Pre-trained models are models that contain feature-extraction methods with parameters that are already defined. Models with more parameters tend to be more accurate, but slower and computationally expensive. The opposite is true for models with fewer parameters; they tend to be less accurate, but faster and computationally cheap.
Here are simplified explanations of the pre-trained models included in the tool. Keep in mind that the performance of these models drastically depends on your data, so the summaries won't always be true.
- VGG16 tends to be the most accurate, slowest, and most computationally expensive.
- InceptionResNetV2 tends to balance accuracy, speed, and computational expense, with some bias toward accuracy.
- Resnet50V2 tends to balance of accuracy, speed, and computational expense, with some bias toward speed and less computational expense.
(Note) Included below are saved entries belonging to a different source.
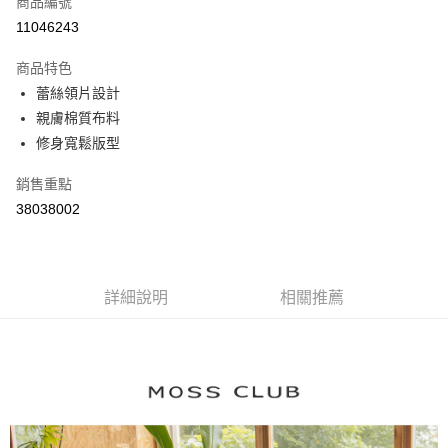
商品編號
信用卡分期付款
11046243
3 期 0 利率 每期
NT$626
21家銀行
商品特色
6 期 0 利率 每期
NT$313
21家銀行
合作金庫商業銀行
第一商業銀行
蕾絲領片設計
華南商業銀行
彰化商業銀行
合作金庫商業銀行
第一商業銀行
親膚棉質布料
上海商業儲蓄銀行
台北富邦商業銀行
運送方式
華南商業銀行
彰化商業銀行
國泰世華商業銀行
兆豐國際商業銀行
修身寬鬆版型
上海商業儲蓄銀行
台北富邦商業銀行
付款後全家取貨
臺灣中小企業銀行
台中商業銀行
國泰世華商業銀行
兆豐國際商業銀行
銷售重點
匯豐（台灣）商業銀行
華泰商業銀行
每筆NT$80，滿NT$899(含以上)免運費
臺灣中小企業銀行
台中商業銀行
聯邦商業銀行
遠東國際商業銀行
38038002
匯豐（台灣）商業銀行
華泰商業銀行
付款後7-11取貨
元大商業銀行
永豐商業銀行
聯邦商業銀行
遠東國際商業銀行
玉山商業銀行
星展（台灣）商業銀行
每筆NT$80，滿NT$899(含以上)免運費
元大商業銀行
永豐商業銀行
台新國際商業銀行
中國信託商業銀行
玉山商業銀行
星展（台灣）商業銀行
宅配
台灣樂天信用卡公司
台新國際商業銀行
詳細說明
中國信託商業銀行
相關推薦
每筆NT$100，滿NT$1,500(含以上)免運費
台灣樂天信用卡公司
離島郵政配送
每筆NT$100，滿NT$1,500(含以上)免運費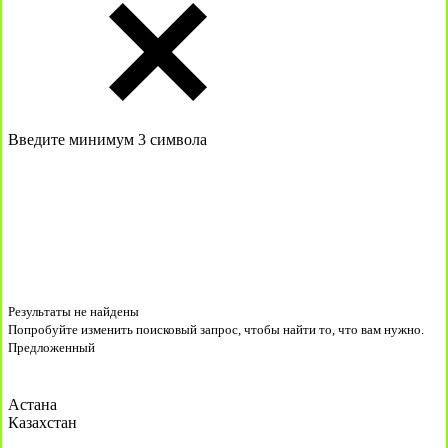
Введите минимум 3 символа
Результаты не найдены
Попробуйте изменить поисковый запрос, чтобы найти то, что вам нужно.
Предложенный
Астана
Казахстан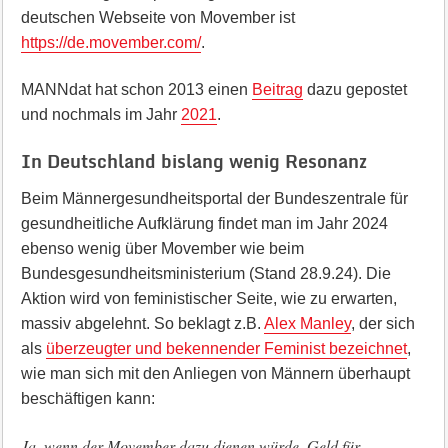
deutschen Webseite von Movember ist
https://de.movember.com/
.
MANNdat hat schon 2013 einen
Beitrag
dazu gepostet
und nochmals im Jahr
2021
.
In Deutschland bislang wenig Resonanz
Beim Männergesundheitsportal der Bundeszentrale für
gesundheitliche Aufklärung findet man im Jahr 2024
ebenso wenig über Movember wie beim
Bundesgesundheitsministerium (Stand 28.9.24). Die
Aktion wird von feministischer Seite, wie zu erwarten,
massiv abgelehnt. So beklagt z.B.
Alex Manley
, der sich
als
überzeugter und bekennender Feminist bezeichnet
,
wie man sich mit den Anliegen von Männern überhaupt
beschäftigen kann:
Ja, wenn der Movember dazu dienen würde, Geld für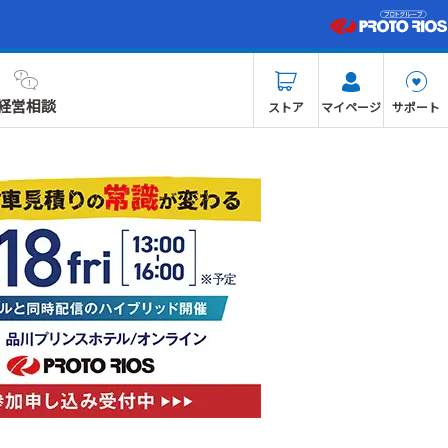
経営相談
ストア
マイページ
サポート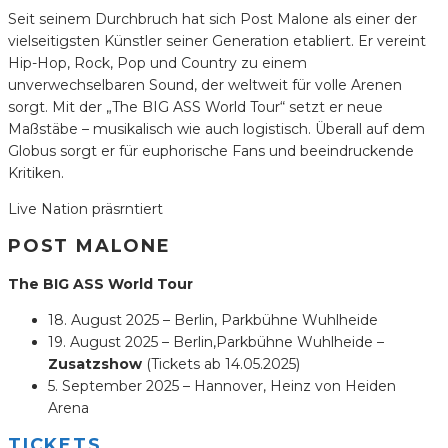
Seit seinem Durchbruch hat sich Post Malone als einer der
vielseitigsten Künstler seiner Generation etabliert. Er vereint
Hip-Hop, Rock, Pop und Country zu einem
unverwechselbaren Sound, der weltweit für volle Arenen
sorgt. Mit der „The BIG ASS World Tour“ setzt er neue
Maßstäbe – musikalisch wie auch logistisch. Überall auf dem
Globus sorgt er für euphorische Fans und beeindruckende
Kritiken.
Live Nation präsrntiert
POST MALONE
The BIG ASS World Tour
18. August 2025 – Berlin, Parkbühne Wuhlheide
19. August 2025 – Berlin,Parkbühne Wuhlheide –
Zusatzshow
(Tickets ab 14.05.2025)
5. September 2025 – Hannover, Heinz von Heiden
Arena
TICKETS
- InceptionV3 tends to be the least accurate (but still quite accurate), fastest, and least computationally expensive.
Each of those models was trained on a dataset that contained over 14 million images with more than 20,000 labels.
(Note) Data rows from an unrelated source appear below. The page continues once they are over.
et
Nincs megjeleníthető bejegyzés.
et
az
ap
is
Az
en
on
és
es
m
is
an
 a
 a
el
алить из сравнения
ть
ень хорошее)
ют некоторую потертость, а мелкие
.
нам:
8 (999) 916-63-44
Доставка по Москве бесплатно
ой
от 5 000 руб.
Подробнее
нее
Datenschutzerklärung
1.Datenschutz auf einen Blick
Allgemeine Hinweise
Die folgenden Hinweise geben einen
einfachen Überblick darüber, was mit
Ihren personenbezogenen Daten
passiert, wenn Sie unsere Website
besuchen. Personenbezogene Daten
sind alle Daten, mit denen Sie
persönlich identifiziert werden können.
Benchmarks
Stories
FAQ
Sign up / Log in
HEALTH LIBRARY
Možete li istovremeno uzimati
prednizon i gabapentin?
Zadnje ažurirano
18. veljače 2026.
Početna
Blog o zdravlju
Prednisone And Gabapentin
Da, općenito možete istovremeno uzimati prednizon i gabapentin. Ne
Choosing a pre-trained model allows you to skip training an entire neural network using your own images. When you choose to use a pre-trained model, you're effectively assuming that your input parameters match what the pre-trained model expects, so you don't need to rebuild a model that does about the same thing as the pre-trained one (and might even perform worse). Because many of the features from images tend to be the same as the ones the models have used during training, often you can safely assume that a pre-trained model will work with your input.
Use a pre-trained model when you have images with features that match what the pre-trained model expects and want to avoid training your own model.